◆ **Data records**:
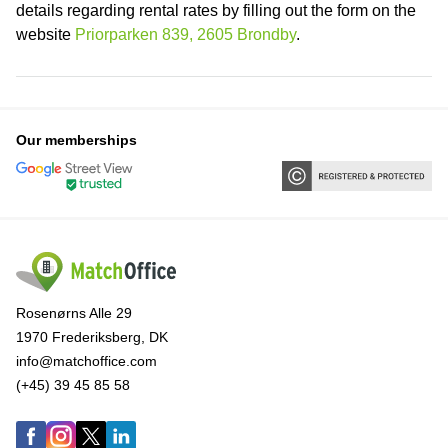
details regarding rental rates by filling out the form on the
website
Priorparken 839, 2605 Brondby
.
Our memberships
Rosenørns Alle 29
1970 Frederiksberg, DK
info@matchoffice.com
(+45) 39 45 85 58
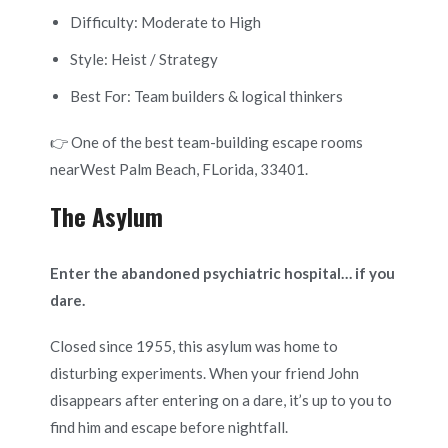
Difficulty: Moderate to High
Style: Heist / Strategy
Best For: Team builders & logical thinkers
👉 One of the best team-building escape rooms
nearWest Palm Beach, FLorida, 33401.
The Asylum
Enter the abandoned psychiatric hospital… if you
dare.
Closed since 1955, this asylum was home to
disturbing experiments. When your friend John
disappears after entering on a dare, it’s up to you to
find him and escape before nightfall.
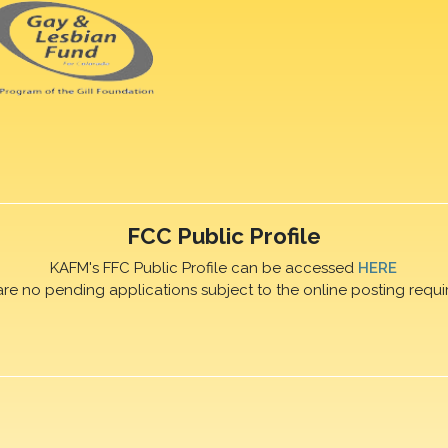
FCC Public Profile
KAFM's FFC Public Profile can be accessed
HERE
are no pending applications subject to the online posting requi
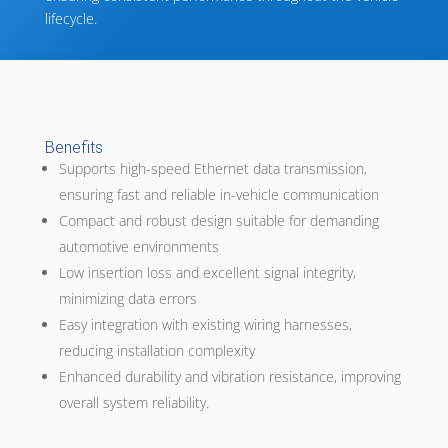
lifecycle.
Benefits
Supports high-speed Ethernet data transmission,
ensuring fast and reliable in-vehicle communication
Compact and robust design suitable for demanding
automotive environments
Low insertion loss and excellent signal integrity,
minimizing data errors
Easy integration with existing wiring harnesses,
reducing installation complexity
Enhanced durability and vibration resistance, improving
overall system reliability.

◆ **What you should do**: Without the pictures, write out the entire listing exactly.

◆ **Response**:
details regarding rental rates by filling out the form on the
website
Priorparken 839, 2605 Brondby
.
Our memberships
Rosenørns Alle 29
1970 Frederiksberg, DK
info@matchoffice.com
(+45) 39 45 85 58
Difficulty: Moderate to High
Style: Heist / Strategy
Best For: Team builders & logical thinkers
👉 One of the best team-building escape rooms
nearWest Palm Beach, FLorida, 33401.
The Asylum
Enter the abandoned psychiatric hospital… if you
dare.
Closed since 1955, this asylum was home to
disturbing experiments. When your friend John
disappears after entering on a dare, it’s up to you to
find him and escape before nightfall.
FCC Public Profile
KAFM's FFC Public Profile can be accessed
HERE
are no pending applications subject to the online posting requi
lifecycle.
Benefits
Supports high-speed Ethernet data transmission,
ensuring fast and reliable in-vehicle communication
Compact and robust design suitable for demanding
automotive environments
Low insertion loss and excellent signal integrity,
minimizing data errors
Easy integration with existing wiring harnesses,
reducing installation complexity
Enhanced durability and vibration resistance, improving
overall system reliability.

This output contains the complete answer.